Protected under the Migratory Birds Conservation Act of 1994, the bobolink is also covered by wildlife acts that vary from province to province. Recovery goals currently include enhancing and maintaining the bird’s habitat and working with landowners as the MFGA is doing to promote practices such as planting winter wheat, which leads to nests going untouched until after the birds have no more need of them.

Sprague’s pipit is a songbird known for having the longest flight display of any other bird species. They fly 50 to 100 metres off the ground, circling their territory. The Committee on the Status of Endangered Wildlife in Canada has assessed the Sprague’s pipit as threatened, and it is protected under the Species at Risk Act federally. The bird’s Canadian population declined by four per cent per year between 1970 and 2019, adding up to an overall decline of 87 per cent over that time period, the Nature Conservancy of Canada says on its website.

Threats to the Sprague’s pipit include loss and fragmentation of their native prairie habitat, the use of pesticides and climate change. Because the species is so sensitive to habitat changes and requires large blocks of intact native grassland, they are a particularly useful indicator of prairie health.

Bird health is inextricably linked with soil health, MFGA executive director Duncan Morrison said. Practices such as covering land with perennial plants and cover crop is helpful because it offers safe places to nest and lots of habitat for insects.

“There are different micro-organisms, there’s a whole ecosystem below the surface,” Morrison said. “That’s what we’re really interested in following up on.”

Finding out how profitability is tied to soil health is also something the MFGA is interested in learning more about, Morrison said. Previous studies by the group show that using plant diversity helps to establish microbial diversity in soils, that soil health is improved by less tillage, that plants grown throughout the year feed soil microbes, and that keeping soil covered leads to reduced erosion.
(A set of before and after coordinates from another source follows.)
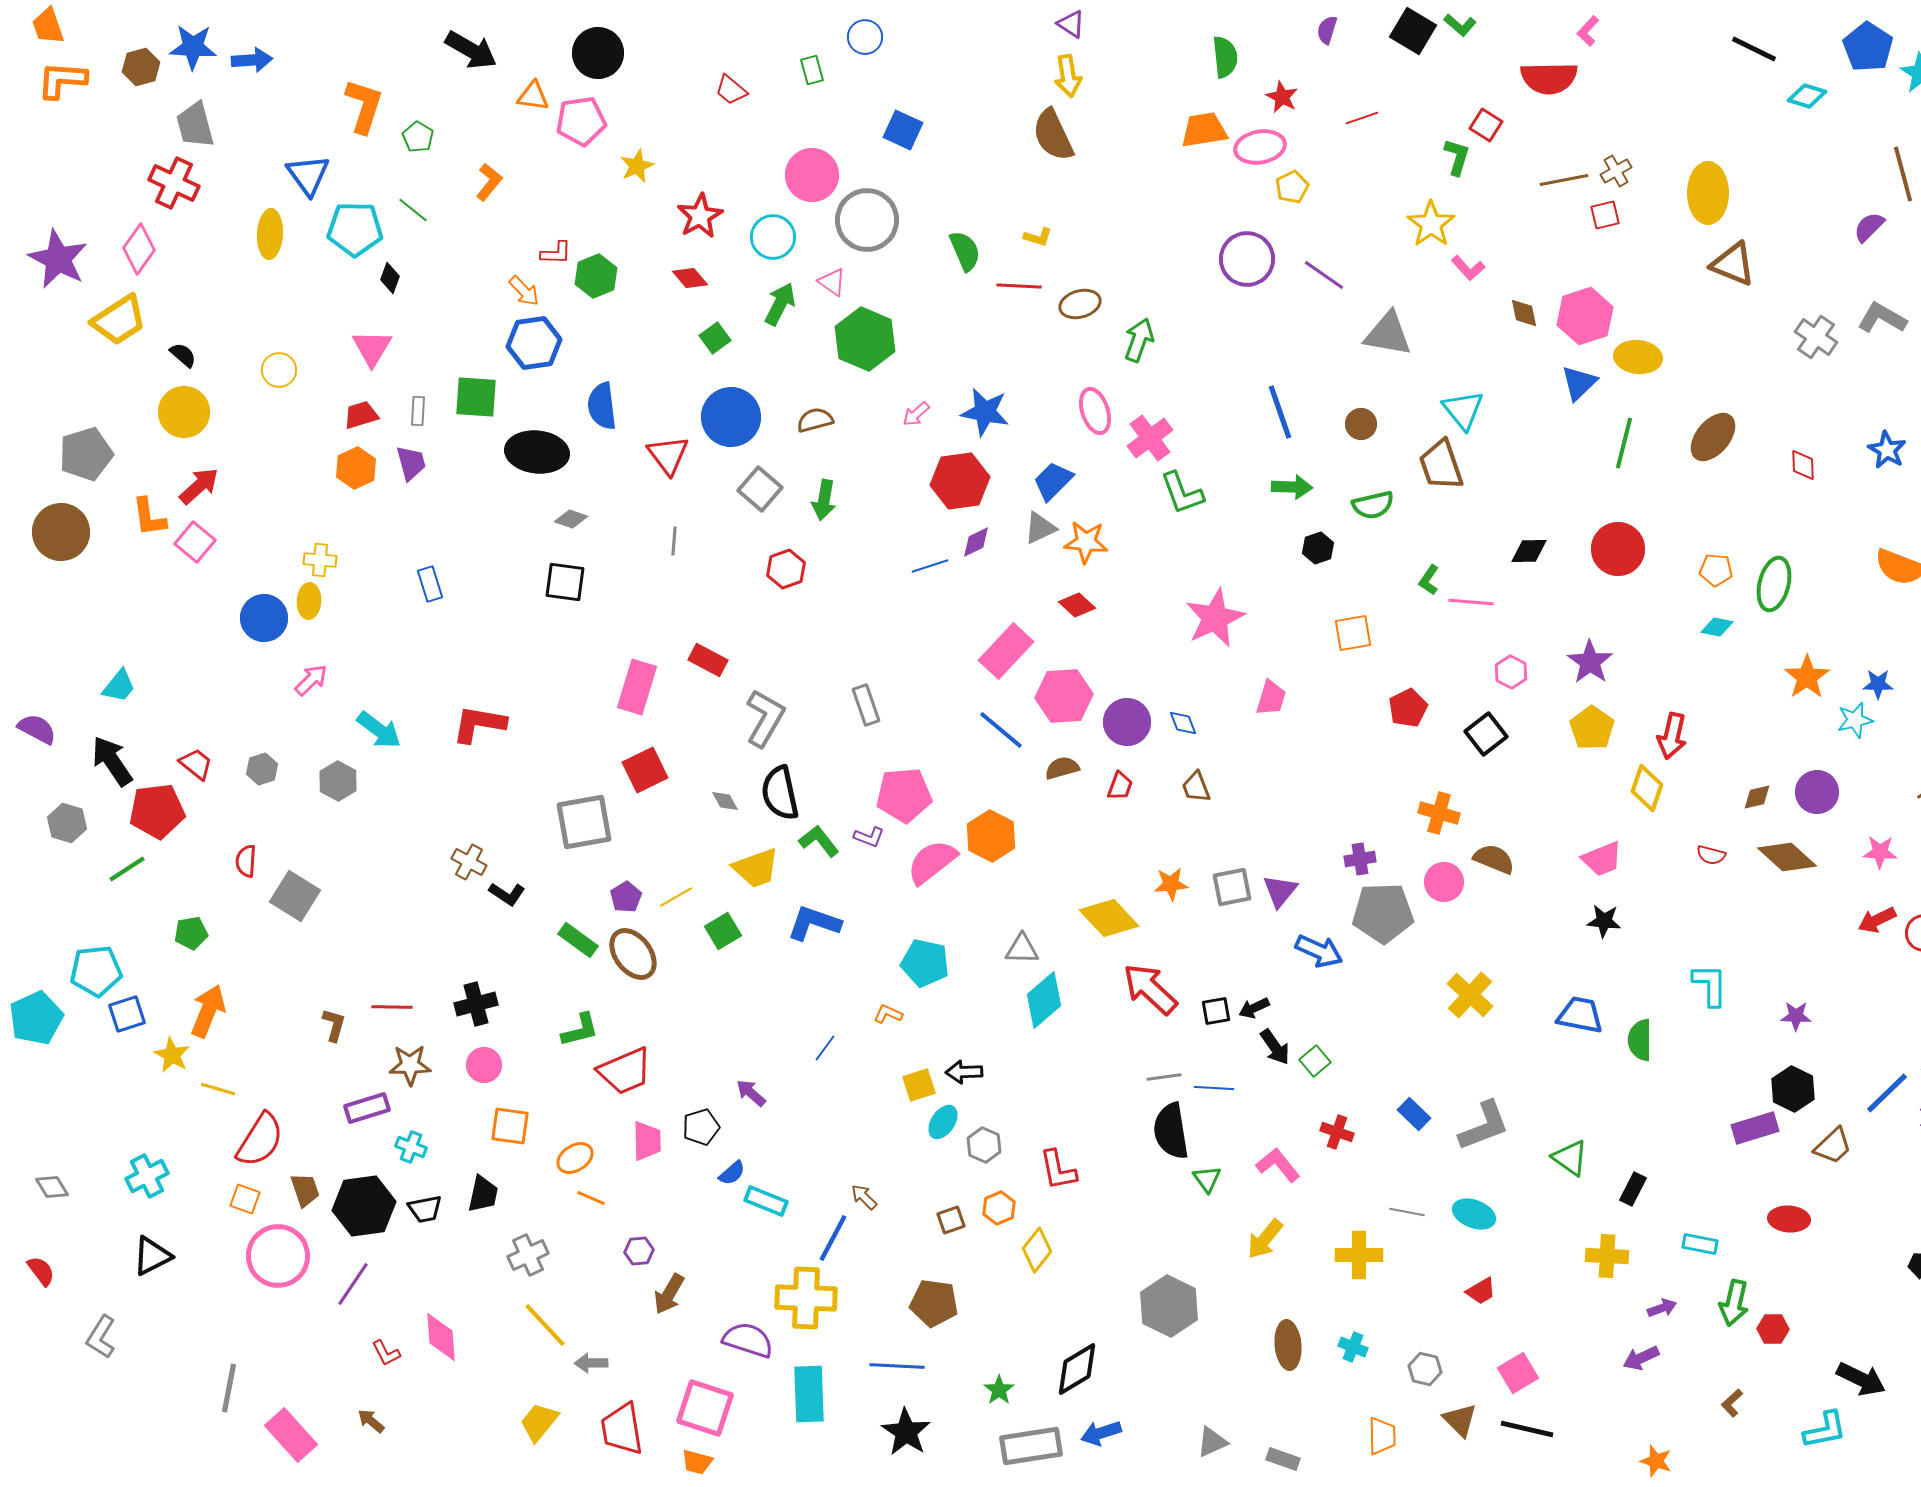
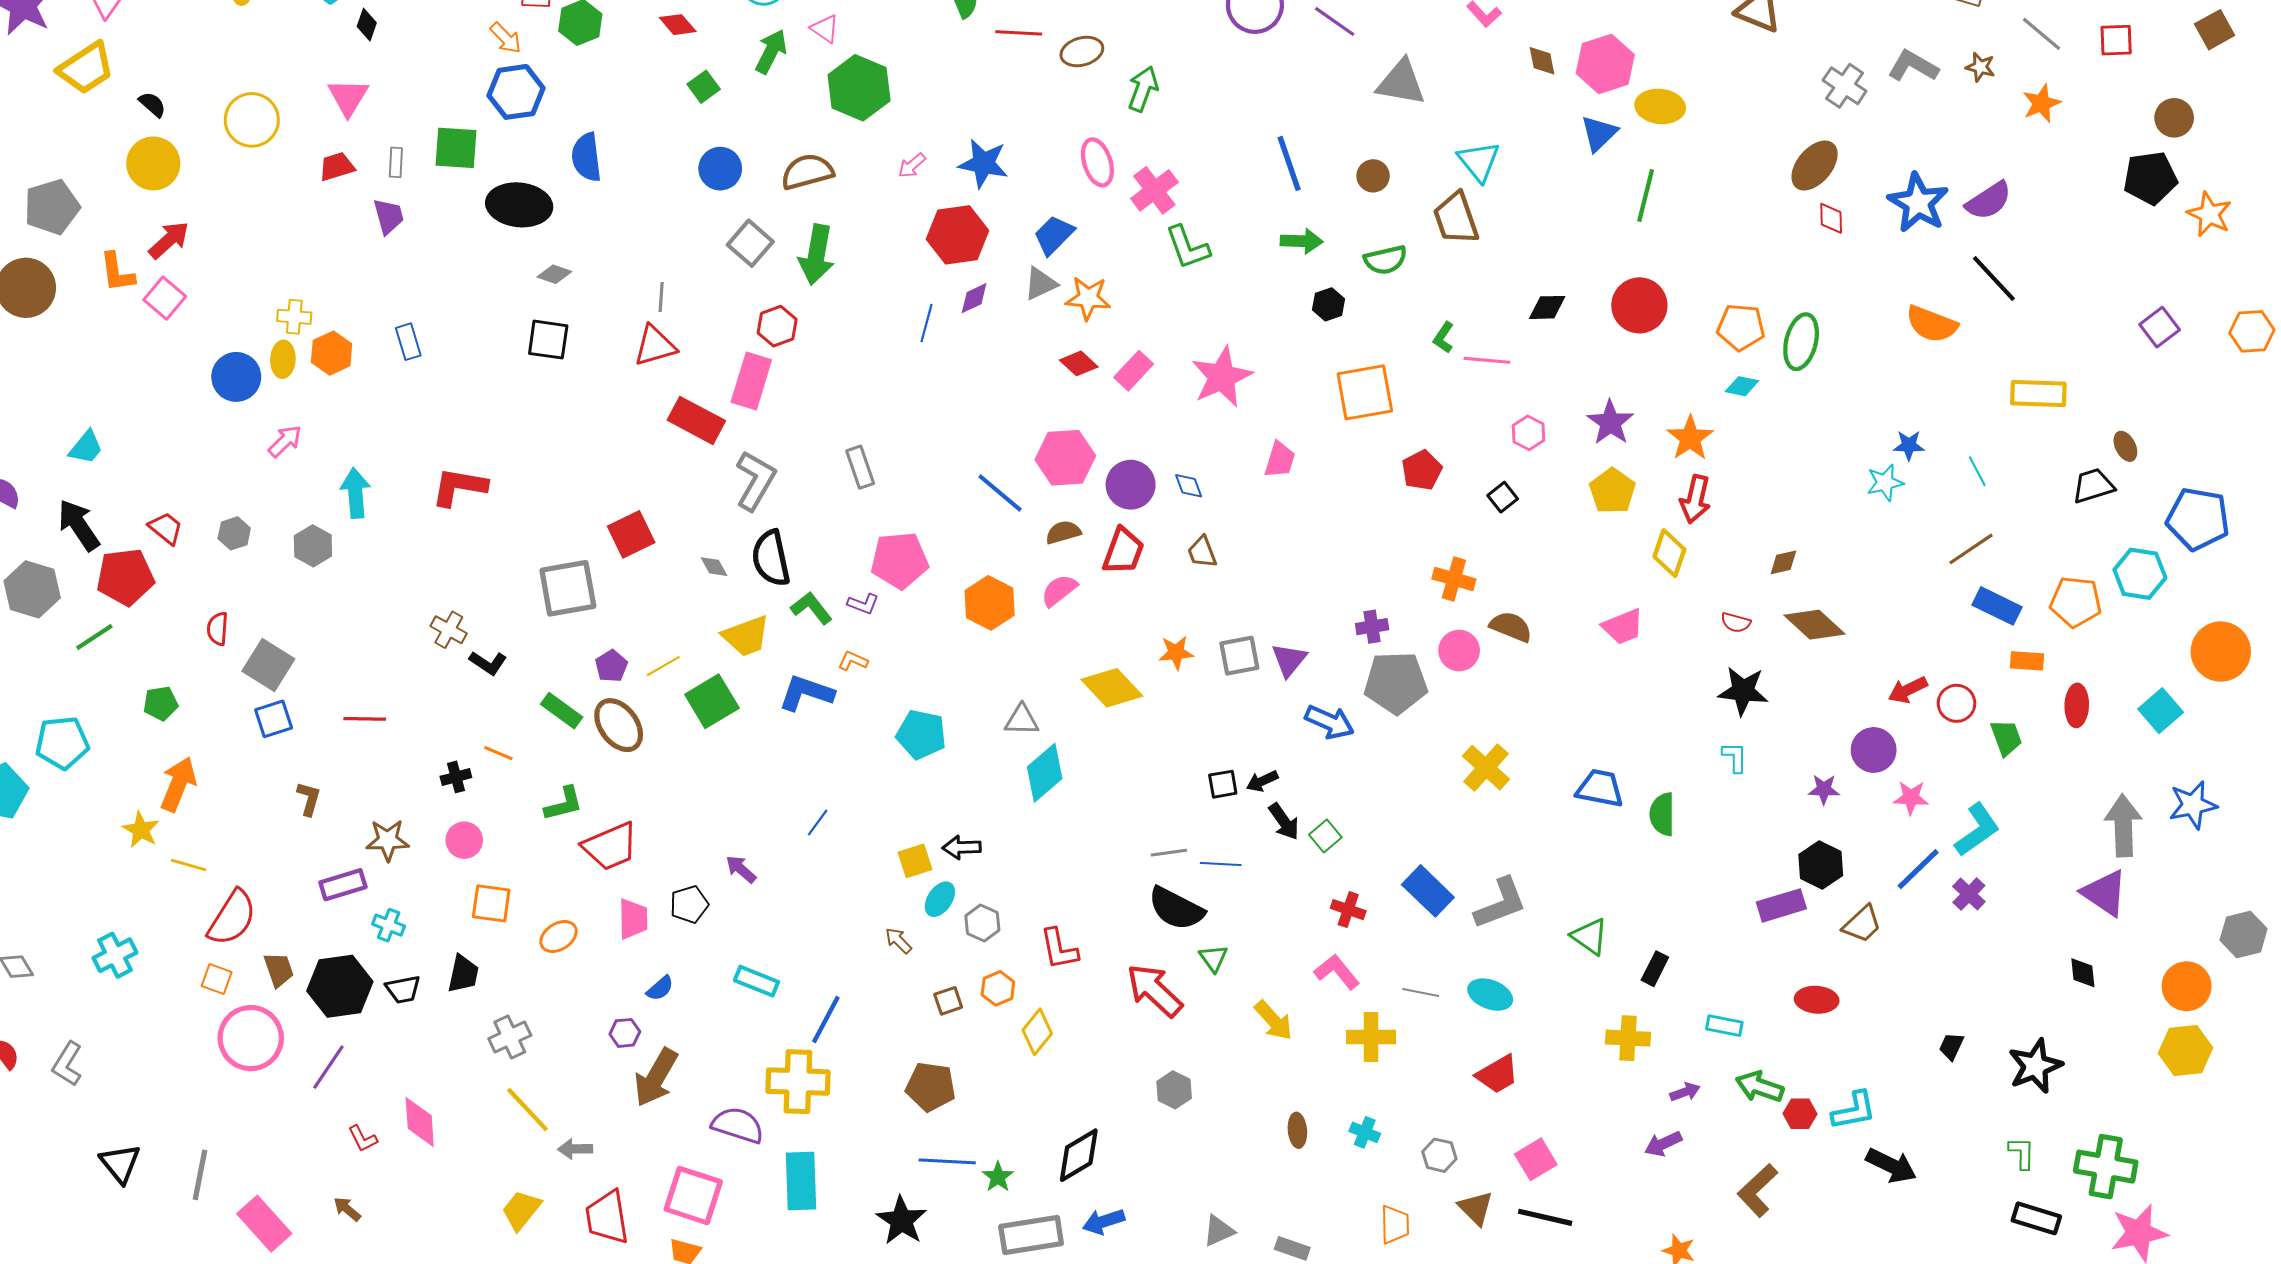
yellow circle: (279, 370) -> (252, 120), size x1.5
blue circle: (731, 417) -> (720, 169), size x0.7
brown semicircle: (815, 420) -> (807, 172), size x1.4
brown ellipse: (1713, 437) -> (1815, 165), moved
blue star: (1887, 450) -> (1918, 203), size x1.5
red triangle: (668, 455) -> (655, 346), moved, turned 51
orange hexagon: (356, 468) -> (332, 353), moved
green arrow: (824, 500) -> (817, 255), size x1.4
blue line: (930, 566) -> (926, 323), turned -57
orange pentagon: (1716, 570) -> (1741, 327), size x1.4
orange square: (1353, 633) -> (1365, 392), size x1.5
pink rectangle: (1006, 651) -> (1134, 371), moved, size x0.7
red rectangle: (708, 660) -> (696, 420), size x1.4
orange star: (1807, 677) -> (1690, 438), moved
pink rectangle: (637, 687) -> (751, 381), moved
cyan arrow: (379, 730) -> (355, 493), turned -132
black square: (1486, 734) -> (1503, 497), size x0.7
red trapezoid: (1120, 786) -> (1123, 551), size x1.6
purple circle: (1817, 792) -> (1874, 750), moved
gray hexagon: (67, 823) -> (32, 589), size x1.4
pink star: (1880, 852) -> (1911, 798), moved
pink semicircle: (932, 862) -> (1059, 590), moved, size x0.7
black star: (1604, 921) -> (1743, 691), moved, size x1.4
green square: (723, 931) -> (712, 701), size x1.4
cyan L-shape: (1710, 985) -> (1735, 757), size x0.7
red arrow: (1150, 989) -> (1154, 990), moved
black cross: (476, 1004) -> (456, 777), size x0.7
red line: (392, 1007) -> (365, 719), moved
blue square: (127, 1014) -> (274, 719), moved
orange L-shape: (888, 1014) -> (853, 661), moved
blue rectangle: (1414, 1114) -> (1428, 891), size x1.5
black semicircle: (1171, 1131) -> (1176, 909), turned -54
pink L-shape: (1278, 1165) -> (1337, 972), moved
blue semicircle: (732, 1173) -> (660, 988), moved
brown arrow: (864, 1197) -> (898, 941), moved
orange line: (591, 1198) -> (498, 753), moved
yellow arrow: (1265, 1239) -> (1274, 1020), turned -81
black triangle: (152, 1256) -> (120, 1163), moved, turned -42
red trapezoid: (1481, 1291) -> (1497, 1074), size x1.4
brown arrow: (669, 1294) -> (656, 1077), size x1.4
green arrow: (1734, 1303) -> (1760, 1087), turned 96
gray hexagon: (1169, 1306) -> (1174, 1090), size x0.6
gray L-shape: (101, 1337) -> (67, 1064), moved
brown ellipse: (1288, 1345) -> (1297, 1130), size x0.7
blue line: (897, 1366) -> (947, 1161), moved
brown L-shape: (1732, 1403) -> (1758, 1190), size x1.8
cyan L-shape: (1825, 1430) -> (1854, 1111), moved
Highlighting the benefits agriculture can have on the environment is another reason Morrison said the MFGA is keen to do studies and surveys focused on populations such as at-risk birds.
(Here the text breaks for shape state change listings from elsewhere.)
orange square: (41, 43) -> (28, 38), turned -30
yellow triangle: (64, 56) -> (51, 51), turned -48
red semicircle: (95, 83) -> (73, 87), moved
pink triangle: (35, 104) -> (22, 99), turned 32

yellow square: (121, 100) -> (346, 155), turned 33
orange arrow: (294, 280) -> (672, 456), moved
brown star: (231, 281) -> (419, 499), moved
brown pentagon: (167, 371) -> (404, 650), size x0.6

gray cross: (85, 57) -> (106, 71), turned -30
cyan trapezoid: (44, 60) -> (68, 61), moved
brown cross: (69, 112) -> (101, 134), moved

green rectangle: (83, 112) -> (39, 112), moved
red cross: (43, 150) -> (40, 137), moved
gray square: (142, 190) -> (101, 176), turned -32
Farmers often get a bad rap for practices that are seen as less than environmentally friendly, such as the use of fossil fuels and pesticides. Weather and climate are influenced by agricultural practices, and Agriculture and Agri-Food Canada’s website states that by managing croplands and pastures, farmers influence a series of physical, chemical and biological interactions between the earth’s surface and atmosphere, which in turn affects air temperature and precipitation.
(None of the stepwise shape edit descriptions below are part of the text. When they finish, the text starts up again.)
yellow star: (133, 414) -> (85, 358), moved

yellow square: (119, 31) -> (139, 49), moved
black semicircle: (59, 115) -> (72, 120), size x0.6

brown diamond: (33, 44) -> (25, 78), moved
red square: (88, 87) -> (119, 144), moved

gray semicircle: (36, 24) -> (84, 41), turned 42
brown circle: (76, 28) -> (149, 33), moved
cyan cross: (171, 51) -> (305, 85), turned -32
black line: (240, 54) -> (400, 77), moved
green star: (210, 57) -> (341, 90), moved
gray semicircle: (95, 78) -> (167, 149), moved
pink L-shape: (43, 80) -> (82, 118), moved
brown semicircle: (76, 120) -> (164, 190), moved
In 2018, agricultural activity — not including fossil fuel consumption — accounted for about eight and 31 per cent of total greenhouse gas (GHG) emissions in Canada and Manitoba, respectively. Manitoba’s agricultural GHG emissions increased 43 per cent between 1990 and 2009 from 4,700 to 6,700 kilotonnes carbon dioxide equivalents. That number declined to 5,600 kt in 2011 but has since risen back up to 6,700 in 2018.

But a growing interest in regenerative agriculture means that farmers in Manitoba and across the country can feel better about how their operations impact the environment, Morrison said.

“There’s always negative stories around farming, but what we’re really looking for is the positives — if a particular farm is supporting a particular population of birds, for example,” he said. “That says that soil health boosting practices are absolutely instrumental in getting a better handle on the environment.”

If all goes well with the survey, Morrison is hopeful it will be just the first step in a larger leap toward expanding the MFGA’s reach. Details from the survey will be shared with producers and presented at the 2023 MFGA Regenerative Agriculture Conference.

“It’s step one of what we hope is 10 steps. We hope to expand and to really get a good handle on regenerative agriculture practices,” Morrison said.

The Sun contacted the provincial government and the Manitoba Important Bird Areas program but did not receive a reply by press time.